Single by Preluders

from the album Girls in the House
- Released: 17 November 2003
- Length: 3:23
- Label: Cheyenne; Polydor;
- Songwriter(s): Fredrik Björk; Per Eklund;
- Producer(s): Jörn-Uwe Fahrenkrog-Petersen; Gena Wernik;

Preluders singles chronology
| "Losing My Religion" (2003) | "Everyday Girl" (2003) | "Bal privé" (2004) |

= Everyday Girl =

2003 single by Preluders

"Everyday Girl" is a song by German girl group Preluders. It was written by Fredrik Björk and Per Eklund and produced by Jörn-Uwe Fahrenkrog-Petersen and Gena Wernik for their debut studio album, Girls in the House (2003). The song was released as the album's lead single on 17 November 2003 and reached number one on the German Singles Chart while peaking within the top five in Austria and Switzerland.

==Music video==
A music video for "Everyday Girl" was directed by Joern Heitmann.
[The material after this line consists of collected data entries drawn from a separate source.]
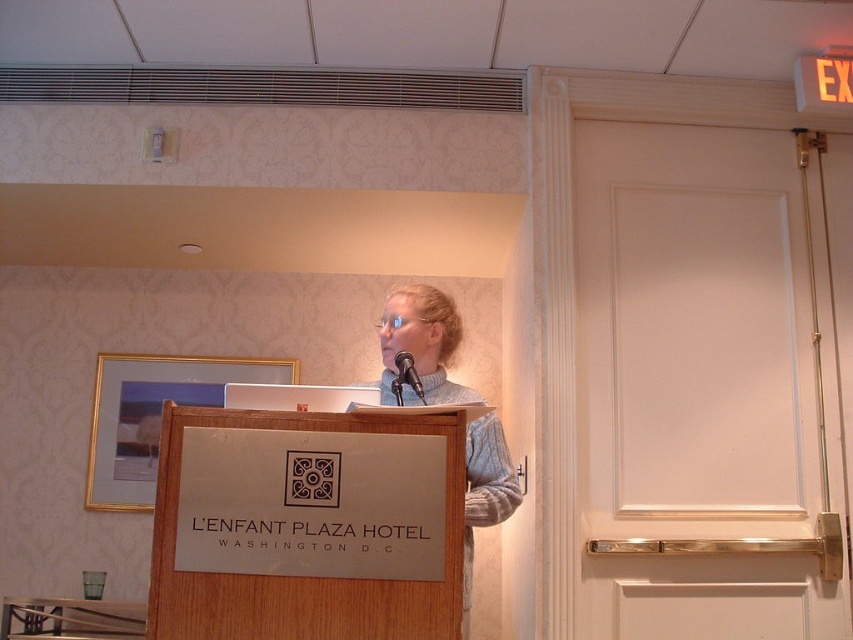 Question: Which of the following is the farthest from the observer?

Choices:
 (A) black metallic microphone at center
 (B) gray wool sweater at center

Answer: (A)

Question: Where is gray wool sweater at center located in relation to black metallic microphone at center in the image?

Choices:
 (A) right
 (B) left

Answer: (A)

Question: Is gray wool sweater at center to the left of black metallic microphone at center from the viewer's perspective?

Choices:
 (A) yes
 (B) no

Answer: (B)

Question: Observing the image, what is the correct spatial positioning of gray wool sweater at center in reference to black metallic microphone at center?

Choices:
 (A) left
 (B) right

Answer: (B)

Question: Which point appears farthest from the camera in this image?

Choices:
 (A) (479, 486)
 (B) (396, 368)

Answer: (A)

Question: Among these objects, which one is nearest to the camera?

Choices:
 (A) gray wool sweater at center
 (B) black metallic microphone at center

Answer: (A) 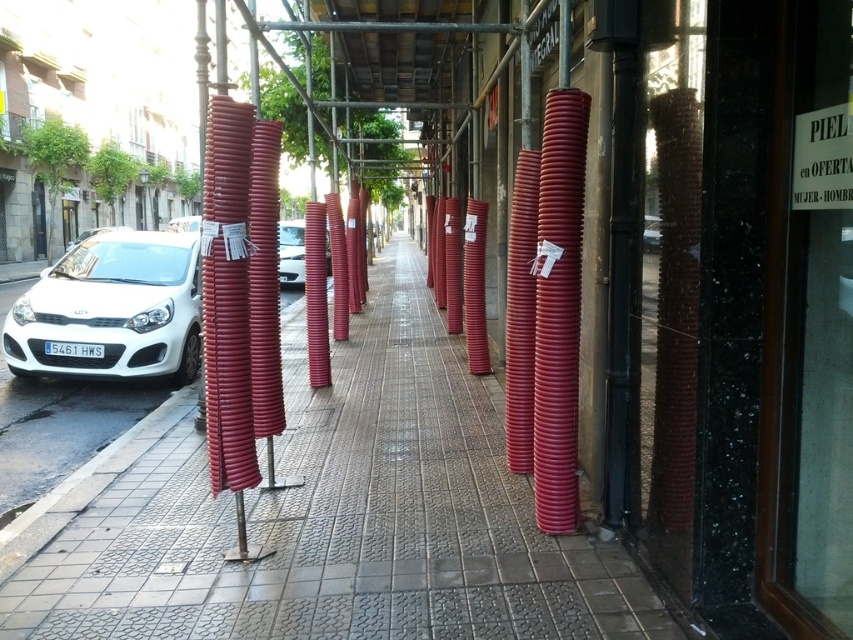 Who is lower down, smooth concrete pavement at center or white matte car at left?

Positioned lower is smooth concrete pavement at center.

Is smooth concrete pavement at center bigger than white matte car at left?

No.

Is point (463, 552) in front of point (160, 364)?

Yes, it is.

The height and width of the screenshot is (640, 853). Find the location of `smooth concrete pavement at center`. smooth concrete pavement at center is located at coordinates (335, 515).

Looking at this image, does metallic silver car at center have a greater width compared to white glossy car at left?

A: In fact, metallic silver car at center might be narrower than white glossy car at left.

Consider the image. Which is above, metallic silver car at center or white glossy car at left?

white glossy car at left is above.

The height and width of the screenshot is (640, 853). Identify the location of metallic silver car at center. (651, 232).

Can you confirm if smooth concrete pavement at center is positioned above white glossy car at center?

No, smooth concrete pavement at center is not above white glossy car at center.

Who is taller, smooth concrete pavement at center or white glossy car at center?

white glossy car at center

Between point (479, 604) and point (303, 264), which one is positioned behind?

The point (303, 264) is more distant.

This screenshot has width=853, height=640. I want to click on smooth concrete pavement at center, so click(335, 515). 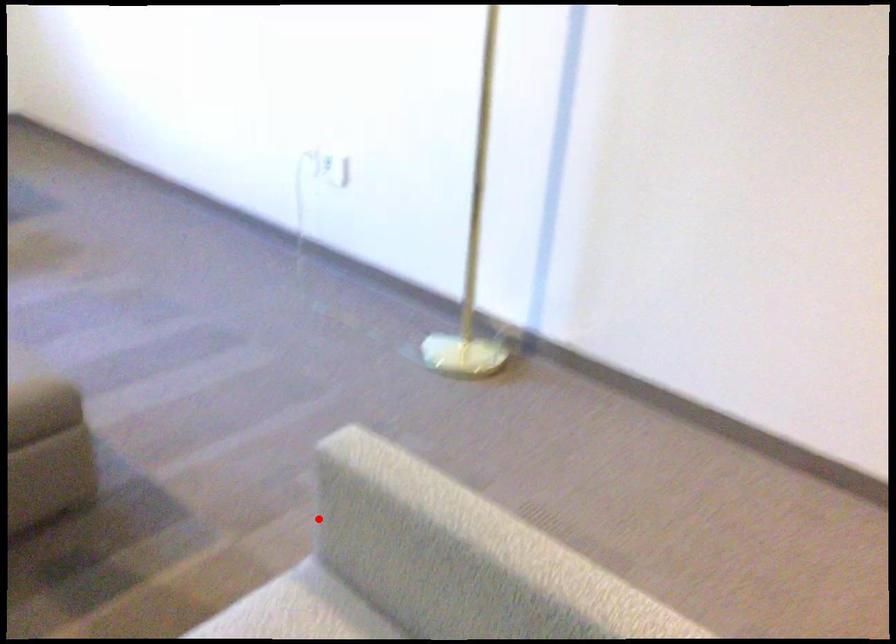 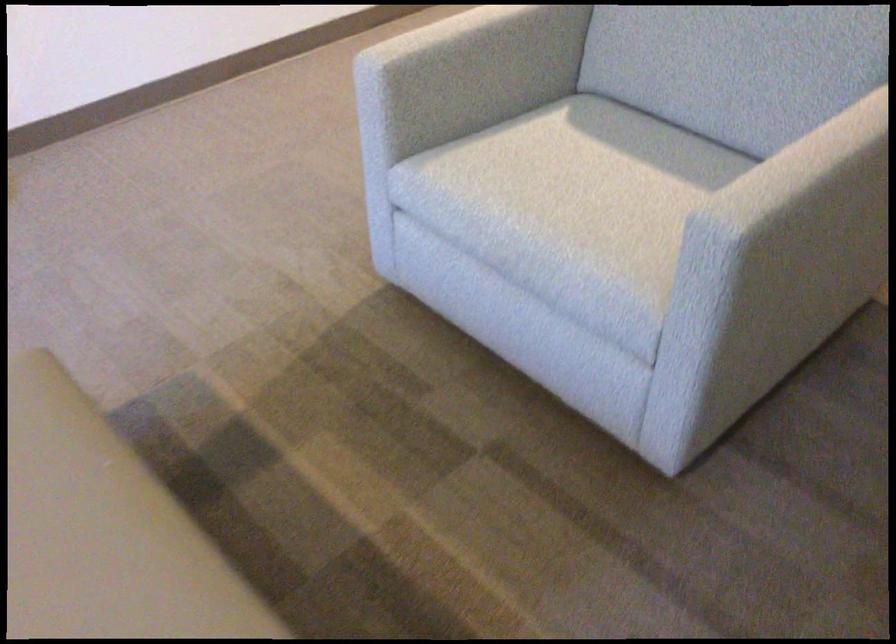 Question: I am providing you with two images of the same scene from different viewpoints. A red point is shown in image1. For the corresponding object point in image2, is it positioned nearer or farther from the camera?

Choices:
 (A) Nearer
 (B) Farther

Answer: (B) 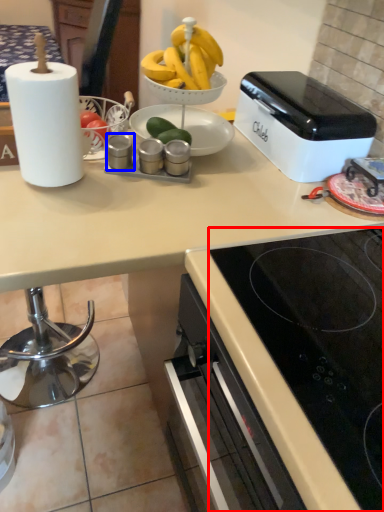 Question: Which point is further to the camera, gas stove (highlighted by a red box) or appliance (highlighted by a blue box)?

Choices:
 (A) gas stove
 (B) appliance

Answer: (B) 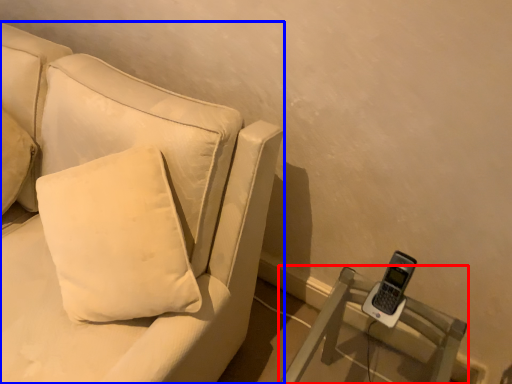 Question: Among these objects, which one is farthest to the camera, furniture (highlighted by a red box) or studio couch (highlighted by a blue box)?

Choices:
 (A) furniture
 (B) studio couch

Answer: (A)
Produced by Katapult Filmproduktion, it references British singer George Michael's videos for "Freedom! '90" (1990), directed by David Fincher, with Tertia Botha, Miriam Cani, Anh-Thu Doan, Rebecca Miro, and Anne Ross replacing supermodels Naomi Campbell, Linda Evangelista, Tatjana Patitz, Christy Turlington, and Cindy Crawford.

==Track listing==

Maxi single
| No. | Title | Writer(s) | Producer(s) | Length |
|---|---|---|---|---|
| 1. | "Everyday Girl" (radio version) | Fredrik Björk; Per Eklund; | Jörn-Uwe Fahrenkrog-Petersen; Gena Wernik; | 3:25 |
| 2. | "Everyday Girl" (remix) | Björk; Eklund; | Fahrenkrog-Petersen; Wernik; | 3:41 |
| 3. | "Wonderful Christmas Time" (Preluders single version) | Paul McCartney | Perky Park | 3:35 |
| 4. | "Everyday Girl" (instrumental) | Björk; Eklund; | Fahrenkrog-Petersen; Wernik; | 3:28 |

==Credits and personnel==

- Miriam Cani – vocals
- Anh-Thu Doan – vocals
- Jörn-Uwe Fahrenkrog-Petersen – production, mixing
- Manfred Faust – additional mixing
- Artemis Gounaki – vocal arrangement
- Nik Hafemann – supervising producer

- Rebecca Miro – vocals
- Anne Ross – vocals
- Patricia Sadowski – vocals
- Jörg Sander – guitar
- Felix Schönewald – vocal recording
- Gena Wernik – production, mixing

==Charts==

===Weekly charts===

Weekly chart performance for "Everyday Girl"
| Chart (2003) | Peak position |
|---|---|
| Austria (Ö3 Austria Top 40) | 5 |
| Europe (Eurochart Hot 100) | 10 |
| Germany (GfK) | 1 |
| Switzerland (Schweizer Hitparade) | 4 |

===Year-end charts===

2003 year-end chart performance for "Everyday Girl"
| Chart (2003) | Position |
|---|---|
| Germany (Media Control GfK) | 71 |
| Switzerland (Schweizer Hitparade) | 97 |

2004 year-end chart performance for "Everyday Girl"
| Chart (2004) | Position |
|---|---|
| Austria (Ö3 Austria Top 40) | 64 |
| Germany (Media Control GfK) | 89 |
| Switzerland (Schweizer Hitparade) | 99 |

==Certifications==

Certifications and sales for "Everyday Girl"
| Region | Certification | Certified units/sales |
| Germany (BVMI) | Gold | 150,000^{^} |
^{^} Shipments figures based on certification alone.